Pulmonary Hypertension Associated with Chronic Obstructive Pulmonary Diseases

2011 
Chronic obstructive lung diseases and so-called cor pulmonale have traditionally been connected by the link of pulmonary hypertension (PH). The concept that right ventricular hypertrophy is attributed to the afterload of the right ventricle, i.e., attributable to PH, has not been challenged and clinicians continue to attempt to explain cor pulmonale as a consequence of chronic PH. Both pulmonary parenchyma disease and primary vascular disease can lead to cor pulmonale. Among the obstructive lung diseases, chronic obstructive pulmonary disease (COPD)/emphysema has been recognized as the most common cause of PH in countries where smoking, but not schistosomiasis, is endemic.
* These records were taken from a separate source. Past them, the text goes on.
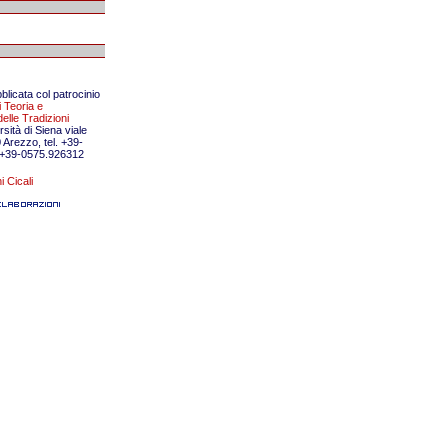
licata col patrocinio
i Teoria e
lle Tradizioni
rsità di Siena viale
 Arezzo, tel. +39-
 +39-0575.926312
i Cicali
Until recently, clinical investigators conceptually associated PH in the setting of COPD/emphysema with chronic hypoxia. Pulmonary angiograms documented the extent of vascular involvement and vascular loss in patients with emphysema. Chronic oxygen supplemen­tation therapy was introduced into clinical management of COPD patients on the basis of the finding that oxygen treatment increased survival and that improved survival was associated with a small reduction in mean pulmonary artery pressure at rest. This chapter discusses the pathogenic mechanisms, diagnostic and therapeutic approaches for pulmonary hypertension associated with chronic obstructive pulmonary diseases.